This post is written by member Cathy Fleischer.
As I revise the blog that I had prepared for today, I am haunted by the voices of teachers like Shannon who reached out to her colleague teachers on Facebook today: What can we do, she asked, to support students who are scared and confused when we are feeling scared and confused ourselves? I hear the voices of others, too, who are fearful about what comes next for education—what is the future of public schools? Of an out-of-control testing regime? Of a seeming disregard for research based understandings?
Like many of you, perhaps, my emotions are taking over my reason—and I’m not sure what to do next. But I am reminded of the words of one of my heroes, organizer Grace Lee Boggs, who so eloquently told us:
“Just being angry, just being resentful, just being outraged, does not constitute revolution.”

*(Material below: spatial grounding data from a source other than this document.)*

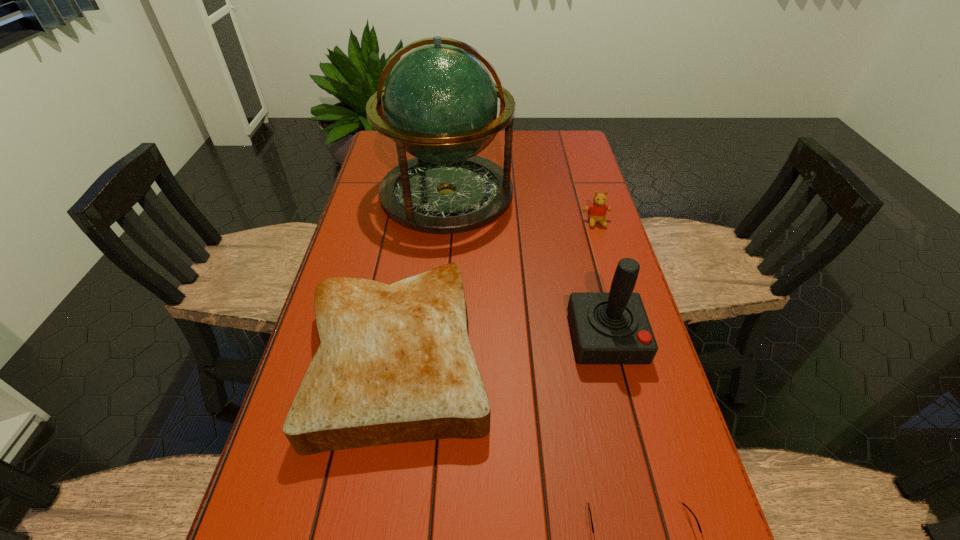 The width and height of the screenshot is (960, 540). Identify the location of bread that is at the left edge. (395, 364).

At what (x,y) coordinates should I click in order to perform the action: click on joystick located in the right edge section of the desktop. Please return your answer as a coordinate pair (x, y). The height and width of the screenshot is (540, 960). Looking at the image, I should click on (608, 328).

Where is `teddy bear that is at the right edge`? teddy bear that is at the right edge is located at coordinates (596, 211).

You are a GUI agent. You are given a task and a screenshot of the screen. Output one action in this format:
    pyautogui.click(x=<x>, y=<y>)
    Task: Click on the object present at the far left corner
    This screenshot has height=540, width=960.
    Given the screenshot: What is the action you would take?
    pyautogui.click(x=440, y=103)

The image size is (960, 540). What are the coordinates of `free point at the far edge` in the screenshot? It's located at (517, 140).

Identify the location of free space at the left edge of the desktop. Image resolution: width=960 pixels, height=540 pixels. (347, 260).

Locate an element on the screen. The image size is (960, 540). vacant space at the right edge of the desktop is located at coordinates (611, 256).

The image size is (960, 540). In order to click on vacant space at the far left corner of the desktop in this screenshot , I will do pyautogui.click(x=386, y=152).

What are the coordinates of `free space that is in between the joystick and the bread` in the screenshot? It's located at (502, 347).

Locate an element on the screen. Image resolution: width=960 pixels, height=540 pixels. free space between the third tallest object and the second shortest object is located at coordinates (497, 289). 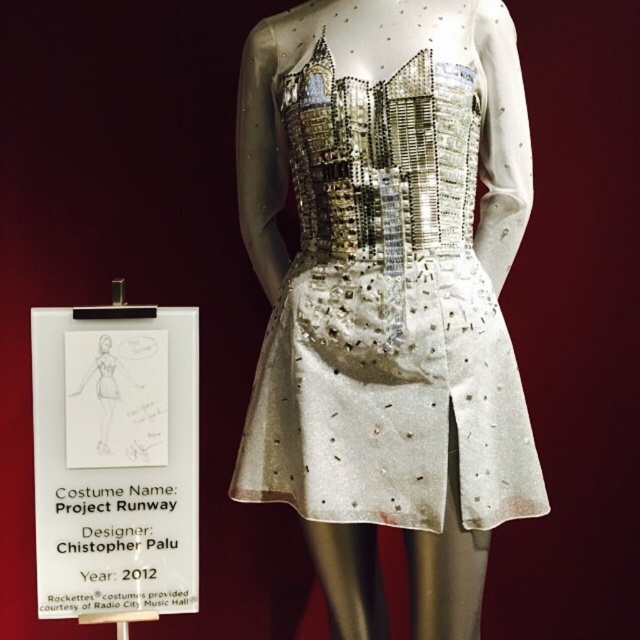 You are standing in front of the mannequin and want to touch the point at coordinates point [524,483]. Can you reach it without moving your position?

The point [524,483] is 1.32 meters away from you, so you cannot reach it without moving since the average human arm length is about 0.7 meters. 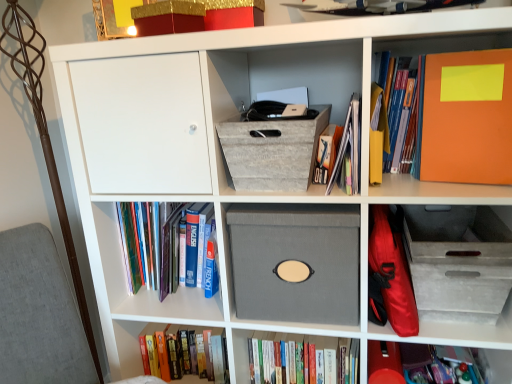 Question: Which direction should I rotate to look at hardcover book at lower center, which is the sixth book in top-to-bottom order?

Choices:
 (A) right
 (B) left

Answer: (A)

Question: Can you confirm if hardcover books at left, the 3th book in the top-to-bottom sequence, is smaller than gray fabric shoe box at center, the second shoe box in the right-to-left sequence?

Choices:
 (A) yes
 (B) no

Answer: (B)

Question: Does hardcover books at left, the fourth book positioned from the bottom, touch gray fabric shoe box at center, marked as the second shoe box in a left-to-right arrangement?

Choices:
 (A) yes
 (B) no

Answer: (B)

Question: Can gray fabric shoe box at center, marked as the second shoe box in a left-to-right arrangement, be found inside hardcover books at left, the fourth book positioned from the bottom?

Choices:
 (A) no
 (B) yes

Answer: (A)

Question: Is hardcover books at left, the fourth book positioned from the bottom, not inside gray fabric shoe box at center, marked as the second shoe box in a left-to-right arrangement?

Choices:
 (A) no
 (B) yes

Answer: (B)

Question: Does hardcover books at left, the 3th book in the top-to-bottom sequence, have a greater height compared to gray fabric shoe box at center, marked as the second shoe box in a left-to-right arrangement?

Choices:
 (A) no
 (B) yes

Answer: (A)

Question: Is hardcover books at left, the 3th book in the top-to-bottom sequence, thinner than gray fabric shoe box at center, the second shoe box in the right-to-left sequence?

Choices:
 (A) no
 (B) yes

Answer: (B)

Question: Considering the relative sizes of yellow paper at upper right, marked as the 2th paperback book in a right-to-left arrangement, and hardcover books at left, the 3th book in the top-to-bottom sequence, in the image provided, is yellow paper at upper right, marked as the 2th paperback book in a right-to-left arrangement, wider than hardcover books at left, the 3th book in the top-to-bottom sequence,?

Choices:
 (A) yes
 (B) no

Answer: (B)

Question: Can you confirm if yellow paper at upper right, marked as the 2th paperback book in a right-to-left arrangement, is shorter than hardcover books at left, the 3th book in the top-to-bottom sequence?

Choices:
 (A) yes
 (B) no

Answer: (A)

Question: Can you confirm if yellow paper at upper right, marked as the 2th paperback book in a right-to-left arrangement, is thinner than hardcover books at left, the 3th book in the top-to-bottom sequence?

Choices:
 (A) no
 (B) yes

Answer: (B)

Question: Is yellow paper at upper right, marked as the 2th paperback book in a right-to-left arrangement, smaller than hardcover books at left, the 3th book in the top-to-bottom sequence?

Choices:
 (A) yes
 (B) no

Answer: (A)

Question: Does yellow paper at upper right, marked as the 2th paperback book in a right-to-left arrangement, appear on the right side of hardcover books at left, the 3th book in the top-to-bottom sequence?

Choices:
 (A) yes
 (B) no

Answer: (A)

Question: From a real-world perspective, is yellow paper at upper right, which is the 1th paperback book from left to right, positioned over hardcover books at left, the 3th book in the top-to-bottom sequence, based on gravity?

Choices:
 (A) yes
 (B) no

Answer: (A)

Question: Can you confirm if yellow paper at upper right, marked as the 2th paperback book in a right-to-left arrangement, is positioned to the left of hardcover book at upper right, the first book viewed from the top?

Choices:
 (A) no
 (B) yes

Answer: (B) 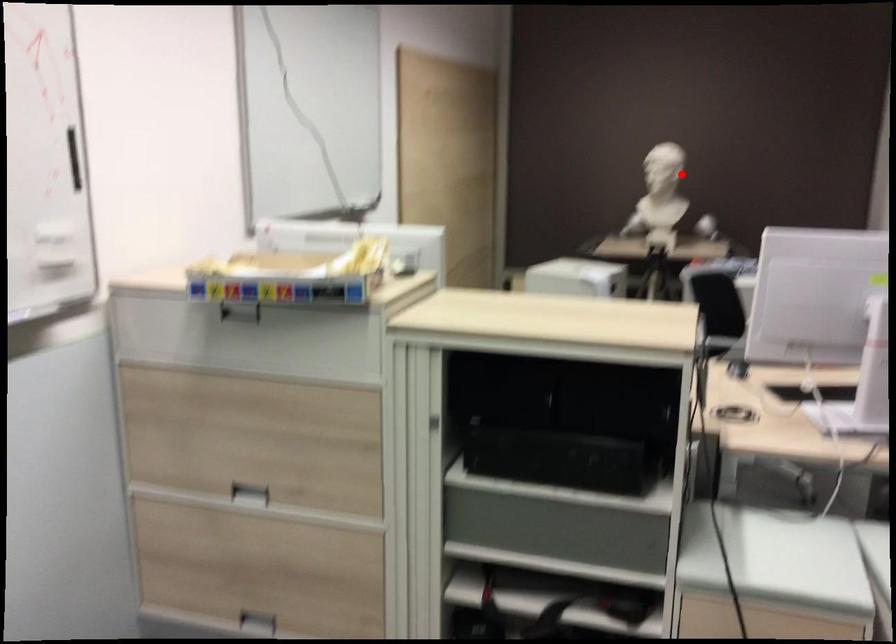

Boggs insisted that change only comes when we move beyond our anger in order to figure out a new path. Community organizers tell us that in order to create long lasting change, we need to find allies, frame our issue in ways decision makers can understand, and create an action plan that identifies strategic tactics
I have seen how teachers who take deliberate steps like these begin to own their voice. Perhaps the issue they choose is a small one, local in nature, but when we begin there, when we gain confidence in our ability to make change, and when we find community with other teachers doing the same thing, we can make a difference.
Alaina is an example of this, a high school teacher who is frustrated that policies surrounding reading and reading instruction have been hijacked by mandatory curriculum and standardized tests. She knows better: she’s well versed in both research and research-based practices that demonstrate why independent choice reading is so important for creating engaged readers and helping them develop the literacy skills they will need for college and workplace success.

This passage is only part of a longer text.